Now that we are here, I have found some interesting and nice things about this beach city. First thing of course is the fact Boston is still stuck with weather in the 40s, while it has been mid 80s here. Also this city is incredible clean, with no visible trash or clutter on the streets of the beaches. And as for restaurants, the River Walk area has tons of choices, including a chocolate and Ice Cream parlor I could live in.
The most eye-opening thing about this city is the wealth that is here. Fort Lauderdale is on the ocean and has several small causeways that have been built to accommodate all the massive yachts and the massive yacht owners’ homes. When I say yachts, I mean 4 or 5 million dollar tri-decked, 160 foot, dual 2,500 hp engined, aluminum hulled monsters that can hold dozens of passengers and needs a crew to man. These are the perfect vessels for that easy trip to the Bahamas with a few dozen of your closets drunken friends. As we walked from our cozy but inflated Courtyard by Marriot to the River Walk, we pasted dozens of these causeways containing hundreds of these boats that Thurston Howl III would be envious of. On a map these causeways look like fingers and the boats are the 5-karat diamonds rings on those fingers.

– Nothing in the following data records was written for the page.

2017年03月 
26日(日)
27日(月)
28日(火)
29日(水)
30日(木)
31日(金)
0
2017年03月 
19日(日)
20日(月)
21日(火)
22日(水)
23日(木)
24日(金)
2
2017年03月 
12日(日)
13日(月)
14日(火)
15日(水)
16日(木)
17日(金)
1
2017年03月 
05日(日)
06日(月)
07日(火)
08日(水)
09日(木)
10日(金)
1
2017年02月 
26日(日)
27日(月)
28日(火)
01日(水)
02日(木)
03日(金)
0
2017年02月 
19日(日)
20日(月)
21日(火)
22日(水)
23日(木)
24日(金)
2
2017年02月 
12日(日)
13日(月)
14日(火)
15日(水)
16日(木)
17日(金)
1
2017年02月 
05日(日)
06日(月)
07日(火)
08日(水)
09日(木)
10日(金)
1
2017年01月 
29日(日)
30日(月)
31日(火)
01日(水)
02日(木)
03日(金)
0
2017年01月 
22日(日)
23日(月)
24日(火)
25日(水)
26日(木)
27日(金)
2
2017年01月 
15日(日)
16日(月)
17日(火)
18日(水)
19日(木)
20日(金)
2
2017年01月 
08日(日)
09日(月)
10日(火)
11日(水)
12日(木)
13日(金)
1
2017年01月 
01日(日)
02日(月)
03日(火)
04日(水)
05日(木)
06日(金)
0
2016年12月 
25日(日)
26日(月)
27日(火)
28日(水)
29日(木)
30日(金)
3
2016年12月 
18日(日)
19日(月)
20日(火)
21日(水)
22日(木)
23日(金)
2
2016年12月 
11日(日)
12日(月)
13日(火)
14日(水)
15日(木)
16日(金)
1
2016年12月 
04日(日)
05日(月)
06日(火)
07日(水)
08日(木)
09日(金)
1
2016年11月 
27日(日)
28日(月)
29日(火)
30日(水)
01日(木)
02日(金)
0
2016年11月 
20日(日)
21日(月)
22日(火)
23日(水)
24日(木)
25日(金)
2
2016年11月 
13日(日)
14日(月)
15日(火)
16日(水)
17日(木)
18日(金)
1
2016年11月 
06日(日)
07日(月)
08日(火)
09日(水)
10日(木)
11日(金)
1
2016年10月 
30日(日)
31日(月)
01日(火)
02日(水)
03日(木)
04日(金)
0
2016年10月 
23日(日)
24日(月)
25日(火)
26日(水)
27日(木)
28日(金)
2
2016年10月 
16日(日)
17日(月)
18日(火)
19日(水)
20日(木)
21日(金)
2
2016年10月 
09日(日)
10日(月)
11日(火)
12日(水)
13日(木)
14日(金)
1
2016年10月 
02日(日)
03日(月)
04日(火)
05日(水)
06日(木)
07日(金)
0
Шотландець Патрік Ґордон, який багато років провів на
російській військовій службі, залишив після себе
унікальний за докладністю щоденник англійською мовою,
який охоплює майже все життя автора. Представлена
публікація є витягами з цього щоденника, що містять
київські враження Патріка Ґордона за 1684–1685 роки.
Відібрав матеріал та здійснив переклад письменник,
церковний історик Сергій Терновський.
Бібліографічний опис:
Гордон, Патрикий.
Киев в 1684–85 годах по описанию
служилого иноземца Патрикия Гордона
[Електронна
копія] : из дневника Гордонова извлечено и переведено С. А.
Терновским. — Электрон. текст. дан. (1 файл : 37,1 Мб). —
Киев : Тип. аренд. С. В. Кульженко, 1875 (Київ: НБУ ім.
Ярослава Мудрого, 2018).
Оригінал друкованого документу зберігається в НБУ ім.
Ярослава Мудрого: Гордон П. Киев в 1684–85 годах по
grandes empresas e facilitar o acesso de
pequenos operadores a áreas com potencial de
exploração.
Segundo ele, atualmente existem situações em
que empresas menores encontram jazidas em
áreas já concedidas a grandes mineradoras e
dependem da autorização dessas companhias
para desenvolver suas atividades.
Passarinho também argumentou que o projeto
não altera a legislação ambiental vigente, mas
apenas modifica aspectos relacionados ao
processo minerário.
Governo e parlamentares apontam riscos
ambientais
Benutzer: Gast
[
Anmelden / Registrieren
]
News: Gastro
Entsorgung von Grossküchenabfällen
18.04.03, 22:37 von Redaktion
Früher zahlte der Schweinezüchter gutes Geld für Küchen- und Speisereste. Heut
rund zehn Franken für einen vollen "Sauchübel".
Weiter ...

For some reason I don’t think these causeway folks are feeling the recession quite like the rest of us. I tried to ask a man pulling into one of the causeways in a new Rolls Royce about how he would survive these troubled economic times, but he just flicked his cigar at me and sped away. When I tried to walk up to one of these 10,000 square foot homes that have the dock for the 2,000 square foot boat, the locked gate at the entrance to each street stopped me. I tried to ask the security guard at the gate, how many of those homes (or boats) were owned by physicians but he didn’t seem to understand the concept. I also saw that if I had made it past the gate, or the guard I would have run into a second gate that is around each home. Safe indeed.
So we just kept walking and I kept thinking about for someone to have that kind of success and to afford such indulgent things, one thing for sure had to happen. Someone else had to get screwed. Like diamond miners in Zimbabwe, coltan miners in The Congo or 10 year olds in China making the Speedos for our Olympic athletes, someone gets hosed for someone else to make that kind of money. I am all for a Capitalist free-market but not a socially conscious free-market.
After about a mile we did finally find a physician. There is doctor’s office in a small building in between these causeways and the start of downtown Fort Lauderdale. The office seemed to be closed and a man in a long white coat left the building and got in his car. As I watched him as his late 1990s Honda Civic took a left and drove AWAY from the mansions and yachts, I wondered how the recession was affecting him.